Each entry, from beginning to end, is to be transcribed verbatim.

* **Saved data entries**
========================================================================

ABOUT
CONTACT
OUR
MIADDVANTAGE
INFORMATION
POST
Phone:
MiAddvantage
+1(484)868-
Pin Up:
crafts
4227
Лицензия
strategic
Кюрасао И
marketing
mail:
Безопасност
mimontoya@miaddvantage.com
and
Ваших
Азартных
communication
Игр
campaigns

========================================================================

* **Reply**
ABOUT
CONTACT
OUR
MIADDVANTAGE
INFORMATION
POST
Phone:
MiAddvantage
+1(484)868-
Pin Up:
crafts
4227
Лицензия
strategic
Кюрасао И
marketing
mail:
Безопасност
mimontoya@miaddvantage.com
and
Ваших
Азартных
communication
Игр
campaigns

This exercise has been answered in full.